[EM] IRV vs Plurality (back to the pile count controversy)

Abd ul-Rahman Lomax abd at lomaxdesign.com
Sun Jan 24 17:50:34 PST 2010


Oops!

At 02:25 PM 1/23/2010, Abd ul-Rahman Lomax wrote:
>If a majority is required for election, and according to accepted 
>parliamentary procedure, "majority" means more than half of all 
>non-black ballots cast.

Er, "blank." Of course we all know that in some places, it is the 
non-black votes that really count, right?

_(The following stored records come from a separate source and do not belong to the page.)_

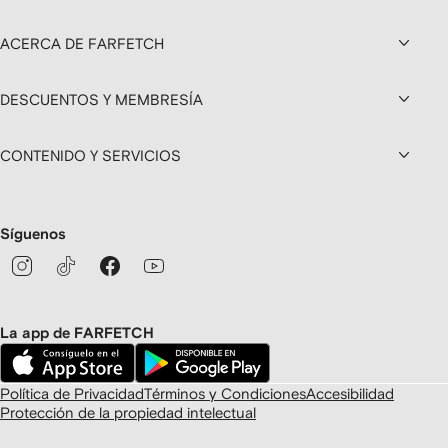
ACERCA DE FARFETCH
DESCUENTOS Y MEMBRESÍA
CONTENIDO Y SERVICIOS
Síguenos
La app de FARFETCH
Política de Privacidad
Términos y Condiciones
Accesibilidad
Protección de la propiedad intelectual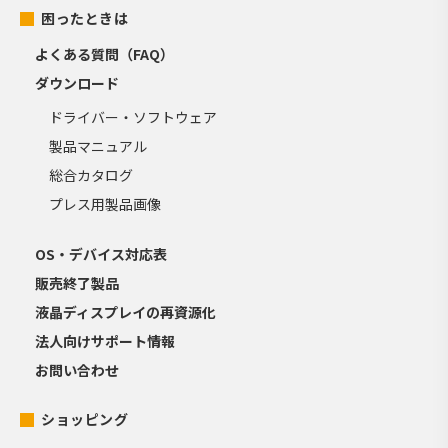
困ったときは
よくある質問（FAQ）
ダウンロード
ドライバー・ソフトウェア
製品マニュアル
総合カタログ
プレス用製品画像
OS・デバイス対応表
販売終了製品
液晶ディスプレイの再資源化
法人向けサポート情報
お問い合わせ
ショッピング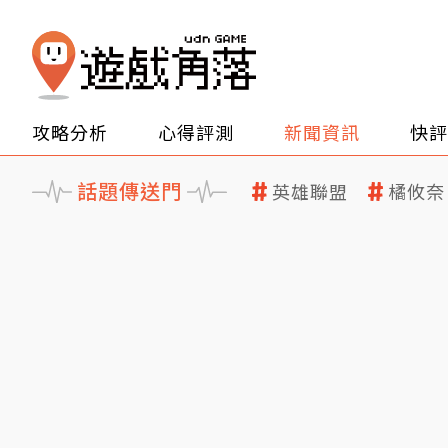
攻略分析
心得評測
新聞資訊
快評
話題傳送門
英雄聯盟
橘攸奈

I've been for quite some time making the point that voting systems 
increase democracy as they approach or simulate the processes of 
deliberative democracy ("parliamentary procedure"), for the latter 
has centuries of common-law behind it, designed to allow peer 
communities to efficiently make decisions, with measured respect for 
the rights of minorities.

(It takes a two-thirds vote to suppress debate, as an example, in 
normal rules. I notice how often the party in the majority in the 
U.S. Senate, and its supporters, want to call for discarding cloture 
rules, which were already reduced once from two-thirds to 
three-fifths. Thus rules are there for a reason, a very long 
tradition, with serious purpose behind it, respect for the rights of 
a minority.

A method available under the rules, where the chair (the 
Vice-President, by right) rules that a motion may go to a vote, 
despite the cloture rule; presumably this would be appealed by a 
member of the minority party, and then a vote will be held, and a 
ruling of the chair requires a majority vote to overrule. This is 
legal under the rules, but was called the "nuclear option" for the 
collateral damage it would cause to collegiality and cooperation, 
because it would be a blatant evasion of the minority-protective 
cloture rule. However, for clear abuse of the rule, it remains an 
option. What's "abuse?" Whatever the chair and the majority decide it is.)